If you want to extend the battery life, you can drop the refresh rate back to 60Hz and reduce the screen resolution to FHD. This and dozens of other functions will let you shave off hours of battery usage and Xiaomi’s interface is pretty good at showing you what’s possible.
MiUI comes with certain features shared across most Xiaomi phones. These are not exclusively specific to Xiaomi Mi 11 but if you are making the switch from another brand, you will be pleased to know that there is more to it than just hardware:
- Dual Apps – excellent add on for anyone with Dual SIM cards. Let’s you run another instance of WhatsApp and other programs that bind to your phone number.
- Second Space – a better take on users in Android, where a phone can store multiple profiles, you can log to it with different fingerprints and keep the notifications separate or share it between profiles.
- Lite Mode – a mode for technologically less fluent. With bigger icons, less clutter a mode that helps older generations get on board!
- Floating windows – fully-fledged support for floating windows and personalisation
- Game Turbo – dedicate the hardware to selected apps for the best performance, available for games and apps.
- Impressive customisations – a lot of features can be changed thanks to MiUI letting you pick the themes colours and settings that cater to your preference.
Where Xiaomi Mi 11 falls short
MiUI12 and point five
I was under the impression (feel free to blame me for not researching this better) that the MiUI12.5 would be a launch feature on Xiaomi Mi 11. It’s not the case, and the phone is shipped with MiUI12.0.3 instead, which is even more surprising considering that my Mi9 runs 12.0.4 from a stable channel.
The build numbers get even more interesting when you consider one bug that marred my Mi9 since MiUI10. Inability to work well with the Join app and its automatic clipboard sharing. Joao Dias (Join and Tasker developer) and I came to the conclusion that this is a MiUI bug (present on his MiUI based phone too) and there is nothing that can be done about it. While the bug isn’t fixed on my fully updated Xiaomi Mi9 (MiUI126.96.36.199), it’s not present at all on Xiaomi Mi 11 (MiUI12.0.3). It looks like the build numbers are not to be trusted in that regards. Join app finally works as it should, and I’m very happy.
Extra display options include AI image processing. These apply to stills and videos improving the motion blur and adding details to photos. Unfortunately, the feature causes the Camera app to bug out. When enabled, camera preview struggles to keep up and slows down to 3-4 FPS. The only way to fix this is to force close the app when it happens.
While on the subject of MiUI, I mentioned this before, MiUI12 replaced a familiar data usage menu with its own breakdown. It’s all swell, except the only timeframes applicable to that list are day/week/month completely ignoring the fact that users can have their data allowance reset in the middle of the monthly cycle. I don’t understand why Xiaomi would pick an inferior way of showing these important metrics.
Spam ads and bloat
Yes, it’s still here. Xiaomi MiUI12 is really trying hard to make enemies. I can praise the customisation all day long, but serving ads and loading your phone with unwanted games is not how you win the hearts of Android fans.
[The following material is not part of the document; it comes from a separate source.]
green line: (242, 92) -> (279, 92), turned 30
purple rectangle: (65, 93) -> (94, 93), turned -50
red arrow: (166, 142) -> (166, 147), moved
The apps are not baked in, so can be instantly removed without root, and “personalisation and recommendations” are optional with these toggles set to ON. You will spend some time hunting menus down to turn them off. Here is feedback for you Xiaomi: sell good phones, not ads.
I just don’t get it. Placed asymmetrically, it makes the phone wobble when placed on a flat surface, it sticks out like a sore thumb so why not just increase the phone’s thickness by 1-2mm and fill that space with a bigger battery? Xiaomi can’t claim the title of the thinnest phone without taking the bump into consideration, so why not go all the way in and take advantage of the space created by the design requirements of the camera array?
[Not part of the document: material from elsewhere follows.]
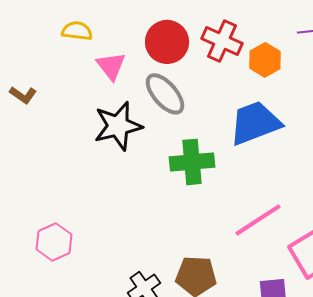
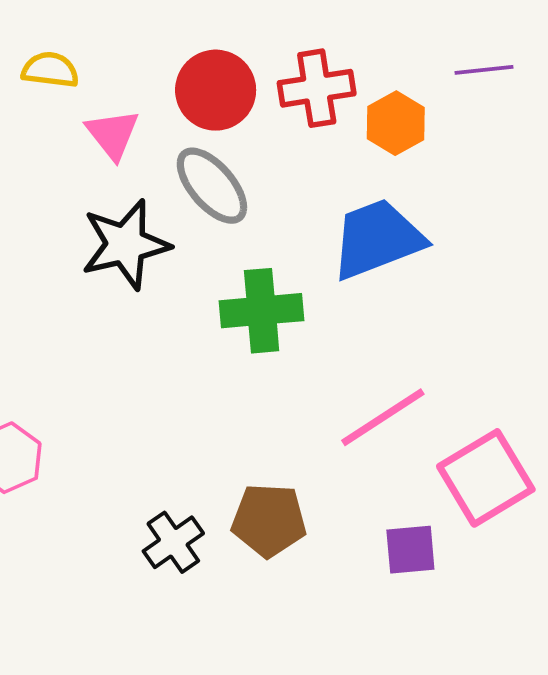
red cross: (222, 41) -> (317, 88), turned -33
Xiaomi, no offence, but I dropped £800 on your latest flagship and the phone comes with USB 2.0? Are you ok? Do you need any help going back to the 21st century? While Xiaomi Mi 11 uses a USB-C connector and PD charging, the actual USB port is 2.0 which at this point feels like the middle ages.
Addressing online criticism (battery and fingerprint sensor)
I’m not sure what the expectations were about the battery life, but with over 100 apps installed, brightness set to 90%, screen in 120Hz mode in 4K I got 24h of use (with 8h sleep while not charging), 4h or screen time and 28% spare. Xiaomi Mi 11 won’t last 2 days in that use, but claims about disappointing battery performance are unfounded or simply unreasonable.
The fingerprint sensor was another key issue brought up by other reviews. I have to admit that at first, I had a similar experience with fingerprint reader being temperamental. To give the phone due diligence (my fingertips are full of cuts and broken skin) I re-added the print again and paying a little more care while creating the digital imprint. It addressed the issues I had, with the only problem is getting used to the fact that the sensor is located higher than on my Mi9. You’d be surprised how hard is to re-train the muscle memory.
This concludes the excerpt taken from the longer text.